The doctor winked his left eye. “An aristocracy remains. To be certain, there are no lords, dukes, or princes here but…there are Governors. Senators. Wright, he was once Major Wright and is now Sheriff Wright, though he is free to use both titles interchangeably. And I, of course, have never been one for battlefield combat so I studied until I earned the right to be called ‘Doctor.’”

“What are you getting at?” Bowie asked.

“The titles changed but the titles remain, just the same,” Dr. Maddox said. “Whether you are in Jolly Old England or in the United States of America, if you have a title then you are a gentleman and there are rules for gentlemen.”

Dr. Maddox puffed on his cigar.

“Titled gentlemen obtain and maintain their power through the favors they perform for and receive from other titled gentlemen,” Dr. Maddox explained.
“I could buy and sell the lot of them,” Bowie said.

“No doubt,” Dr. Maddox said. “But you have no title and thus no position, the power of which could be bartered for assistance from other titled men. Thus, you are no gentleman.”

“We’ve established that,” Bowie said.

“Dueling,” Dr. Maddox said. “Is the means by which titled gentlemen regain their good name when it is besmirched by another titled gentleman.
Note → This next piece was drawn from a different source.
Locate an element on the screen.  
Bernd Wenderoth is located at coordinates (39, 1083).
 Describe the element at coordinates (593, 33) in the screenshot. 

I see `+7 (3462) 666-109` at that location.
As such, gentlemen must follow the rules when squaring off with other gentlemen. But with a commoner such as yourself, Sheriff Wright will be able to violate the sanctity of the duel in any way he pleases and as long as you die, no gentlemen will think ill of him.”
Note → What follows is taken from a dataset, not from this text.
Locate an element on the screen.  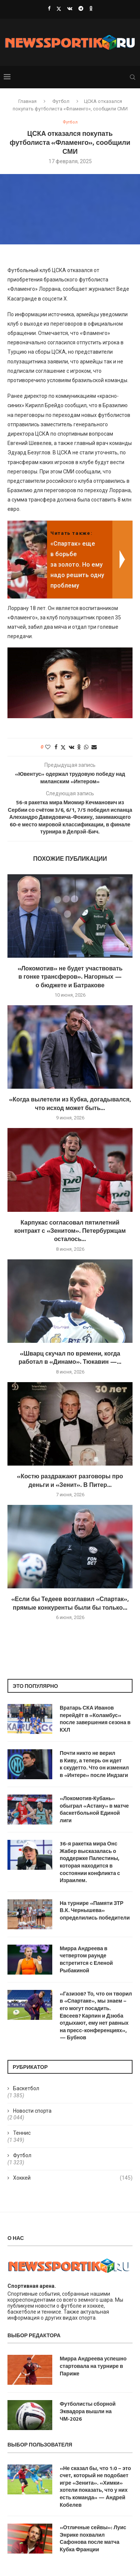 Новости спорта is located at coordinates (32, 2111).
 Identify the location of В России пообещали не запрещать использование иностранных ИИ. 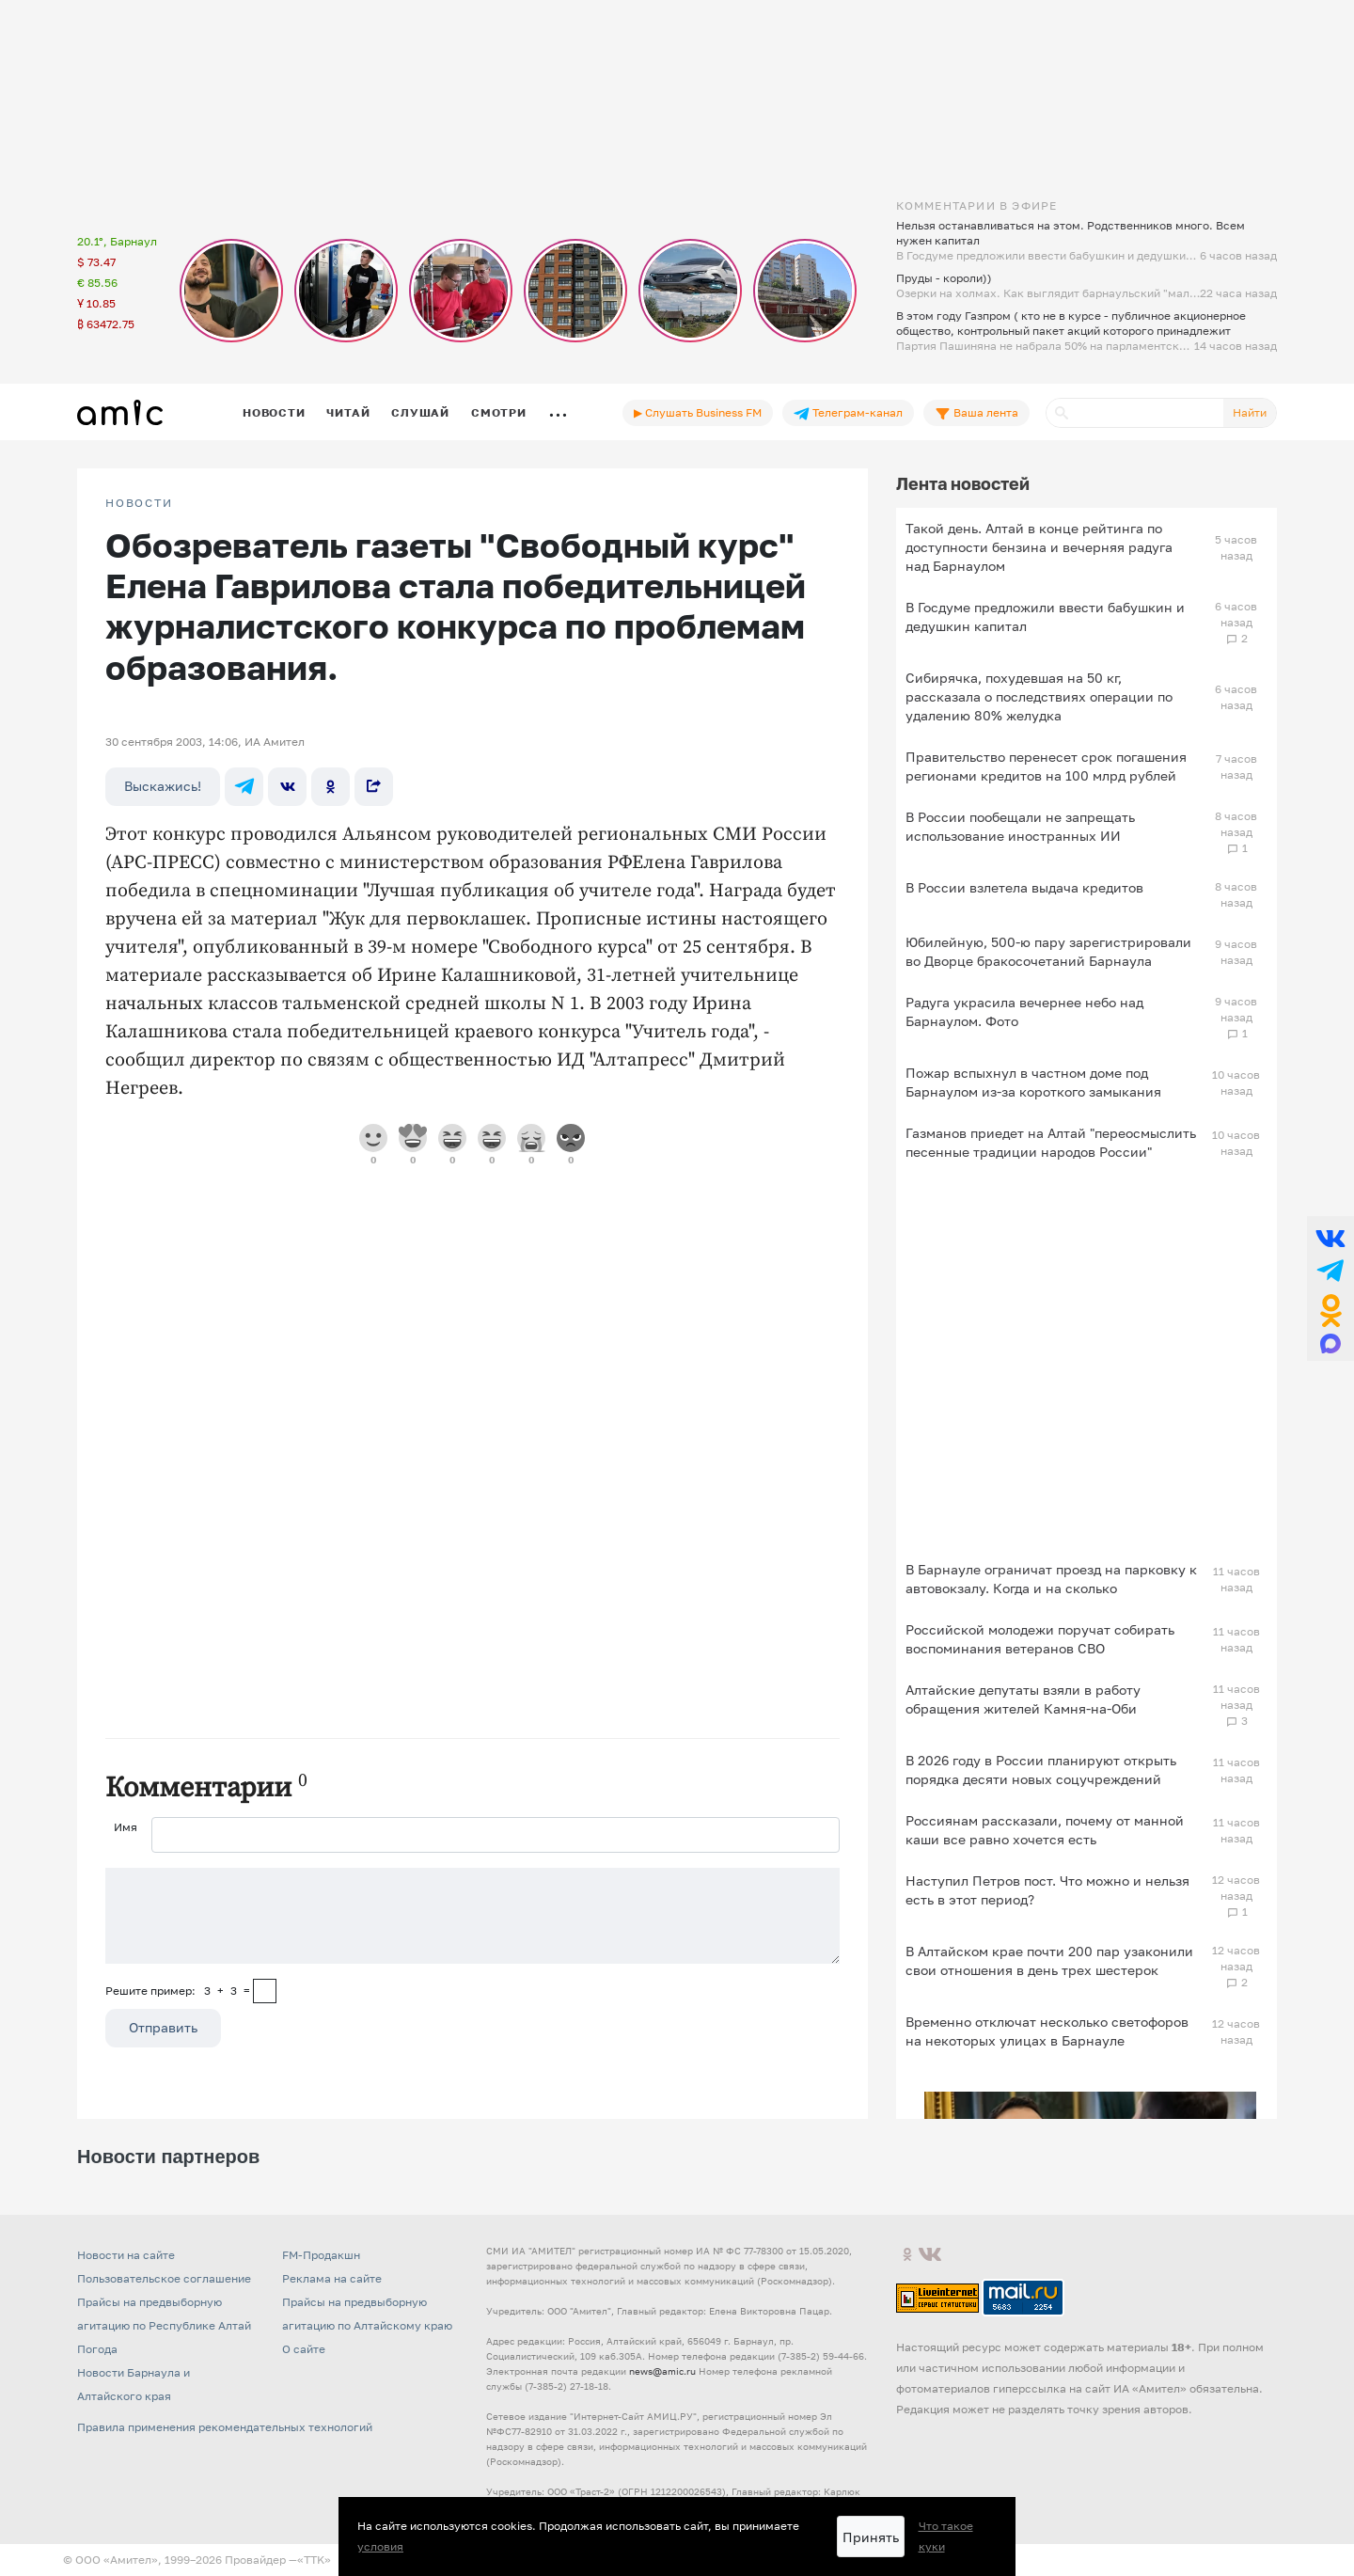 (1020, 826).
“Sure they would,” Bowie said. “He’d be branded a cheater.”

Dr. Maddox laughed. “Oh my boy,” Dr. Maddox said. “That’s what titled gentlemen do. They sit around in parlors and smoke cigars and imbibe alcohol and plot out their intentions to cheat lowly commoners such as yourself.”

The good doctor noticed the smoke in his hand and the booze on his table, then cleared his throat.

“Naturally, I would never use my title to harm another,” Dr. Maddox said. “But Sheriff Wright would and will and as you hold no title, his fellow gentlemen will heap praise upon him for snuffing out the commoner who dared to speak up against him, rules be damned.”

Bowie’s lungs expelled a sigh of deep, forlorn exasperation. “Fuck.”

“Indeed,” Dr. Maddox said.

“Well,” Bowie said. “There’s nothing I can do about it now.”

“Preposterous,” Dr. Maddox replied. “Of course there is. Do not show up at the duel.”

“Then I’d be yellow,” Bowie said.

“My boy,” Dr. Maddox said. “I have spent eighty some odd years avoiding one fight after another and I assure you, being ‘yellow’ has allowed me to live a long, healthy life.”

Bowie looked around the doctor’s empty house. “What have you got to show for it?”

Now the doctor looked around his sparse home. “Touche.”

Dr. Maddox waved his hand through the air. “I have given you my counsel. Do with it what you will.”

Bowie put on his coat. “Be my second?”

The doctor choked on his smoke. “Don’t be absurd!”

“Every duelist needs a second,” Bowie said.

“And what good would I be to you as a second if you will not heed my advice?” Dr. Maddox asked.

“I don’t know,” Bowie replied. “You could patch me up like you always do?”

Dr. Maddox rubbed his aching cranium. “Oh fine. As we speak I can feel the eyes of your father, who had a head as hot as yours, burning a hole into my soul with his livid eyes, demanding that I assist you. I shall be your second.”

“Much obliged,” Bowie said.

“If only hot headedness could skip a generation,” Dr. Maddox said.

Bowie grinned. “Now where would the fun be in that?”